No one is required to track whether health care facilities are doing what’s now required of them. That worries Julie Pryde, who leads the Champaign-Urbana Public Health Department.
“Look at something as simple as a speed limit sign,” Pryde says. “If [they] know that there’s nobody checking up… people aren’t going to follow it.”
Shah says his agency conducts regular facilities inspections, and checking up on flu shot programs could be a part of that.
But Pryde says the law would be more effective if it allowed public health officials at the state level to work with local departments like hers to do more thorough enforcement.
“Unvaccinated workers pose a significant health risk to the vulnerable populations if they get the flu,” Pryde says. But when those employees are vaccinated, they “form a ring of protection.”
A Snapshot Of Flu Shot Rates
Danny Chun, a spokesman for the Illinois Health and Hospital Association, notes that flu shot rates for hospital workers are pretty high nationwide: 92 percent, according to the CDC.
“Hospitals and healthcare workers are very aware of the risks and dangers of the influenza season,” Chun says.
But for employees at long-term care facilities, including nursing homes, the nationwide flu shot rate is much lower, at 67 percent.
Side Effects reached out to several hospitals and long-term care facilities throughout Champaign-Urbana to find out how some places are handling the new law.

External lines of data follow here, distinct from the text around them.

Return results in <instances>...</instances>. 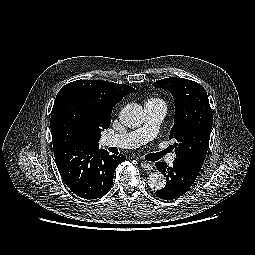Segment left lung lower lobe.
Listing matches in <instances>:
<instances>
[{"label": "left lung lower lobe", "instance_id": "0a47b994", "mask_svg": "<svg viewBox=\"0 0 255 255\" xmlns=\"http://www.w3.org/2000/svg\"><path fill=\"white\" fill-rule=\"evenodd\" d=\"M155 166L167 177L165 187L156 191V195L165 200L176 199L186 193L195 182L201 169L192 163L179 159L173 162L172 167H169L165 162H157Z\"/></svg>", "mask_w": 255, "mask_h": 255}]
</instances>
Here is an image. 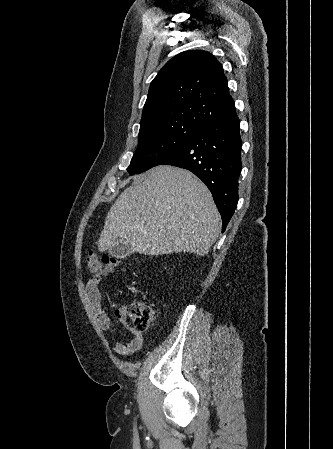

At Carle Foundation Hospital and OSF Healthcare, flu shots are offered to all employees, according to hospital spokespeople. Medical and religious exemptions are allowed, and both hospitals’ vaccination rates track with the national average for hospital workers, at around 90 percent.
Spokespeople for Swann Special Care Center, a nursing care program for children with severe intellectual disabilities, and Heartland Health Care Center-Champaign, say they require all employees get flu shots unless they have a religious or medical exemption.
At Clark-Lindsey nursing home, all employees are “highly encouraged” to receive flu shots, but it is not mandatory, according to marketing director Karen Blatzer. “Each employee is given a form to fill out to either accept or decline getting a flu vaccine,” she said in an email. “If an employee declines [the flu shot], he or she has to provide a reason why.”
The Champaign County Nursing Home declined to answer questions.
Pryde says she wants to see the state follow up to ensure all facilities require flu shots of their employees in accordance with state law.
“If people see this law in the news, they’re going to assume that their loved ones are being protected, when in fact, it may not be,” Pryde says.
What The Future Could Bring
Shah says his agency has already done what the law requires: write the new rules and notify facilities about them.
“The implementation and execution of this program is really left, now, to the facilities,” Shah says.
State Sen. Cunningham says he doesn’t anticipate compliance with the new rules will be an issue. It was a hospital system in Chicago, after all, that reached out to initiate the stricter legal language regarding flu vaccines for health workers.
Plus, he says, the state’s public health department has the legal authority to take action against any facility that doesn’t comply. Cunningham says the legislature is also open to further amending the law, if needed.
But Pryde’s question remains: If no one’s checking, how will people really know health care workers are getting the flu shot?